- **AIM OF THE EXERCISE**: Reproduce exactly, from the data that follows, the line with "NZ旅 出演PV動画はこちらから♪", the line with "i Alimentació.", and every line that lies between them.

=-=-=

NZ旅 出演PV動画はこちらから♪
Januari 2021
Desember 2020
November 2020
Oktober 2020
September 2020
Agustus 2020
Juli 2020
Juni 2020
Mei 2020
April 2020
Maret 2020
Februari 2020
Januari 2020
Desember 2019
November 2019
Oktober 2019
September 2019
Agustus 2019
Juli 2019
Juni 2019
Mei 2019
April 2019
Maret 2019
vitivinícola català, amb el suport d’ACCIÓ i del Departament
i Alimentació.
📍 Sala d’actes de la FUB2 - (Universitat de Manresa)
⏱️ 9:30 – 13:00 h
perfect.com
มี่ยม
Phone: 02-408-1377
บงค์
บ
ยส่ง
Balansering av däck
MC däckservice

=-=-=

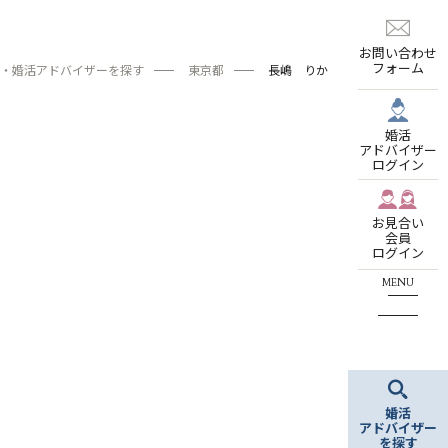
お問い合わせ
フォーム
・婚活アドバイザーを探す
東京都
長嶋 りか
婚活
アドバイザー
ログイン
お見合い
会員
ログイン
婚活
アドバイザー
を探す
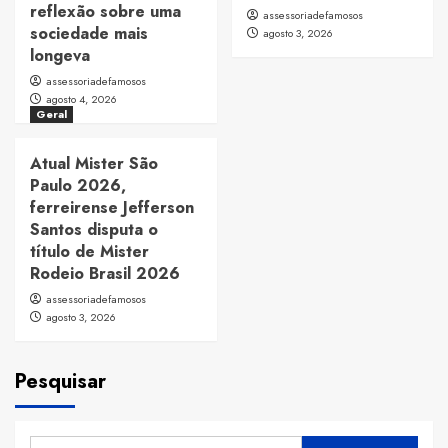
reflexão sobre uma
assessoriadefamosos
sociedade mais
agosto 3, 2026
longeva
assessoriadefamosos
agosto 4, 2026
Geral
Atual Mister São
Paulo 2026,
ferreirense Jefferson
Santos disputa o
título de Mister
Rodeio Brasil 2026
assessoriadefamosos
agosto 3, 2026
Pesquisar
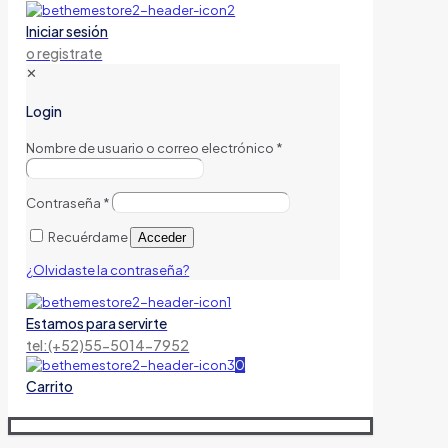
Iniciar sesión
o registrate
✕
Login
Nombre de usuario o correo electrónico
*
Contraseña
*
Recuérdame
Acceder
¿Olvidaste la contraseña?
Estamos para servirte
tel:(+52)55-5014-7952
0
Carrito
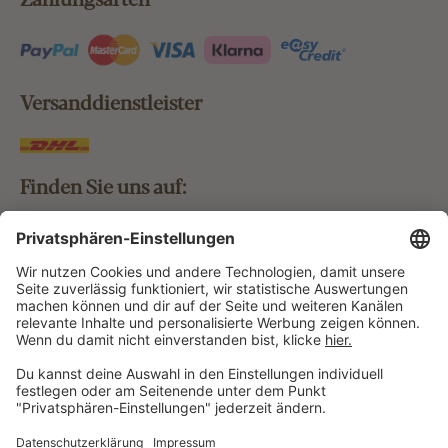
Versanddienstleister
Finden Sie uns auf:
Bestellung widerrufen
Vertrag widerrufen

=-=-=

- **THE COMPLETED TASK**:
NZ旅 出演PV動画はこちらから♪
Januari 2021
Desember 2020
November 2020
Oktober 2020
September 2020
Agustus 2020
Juli 2020
Juni 2020
Mei 2020
April 2020
Maret 2020
Februari 2020
Januari 2020
Desember 2019
November 2019
Oktober 2019
September 2019
Agustus 2019
Juli 2019
Juni 2019
Mei 2019
April 2019
Maret 2019
vitivinícola català, amb el suport d’ACCIÓ i del Departament
i Alimentació.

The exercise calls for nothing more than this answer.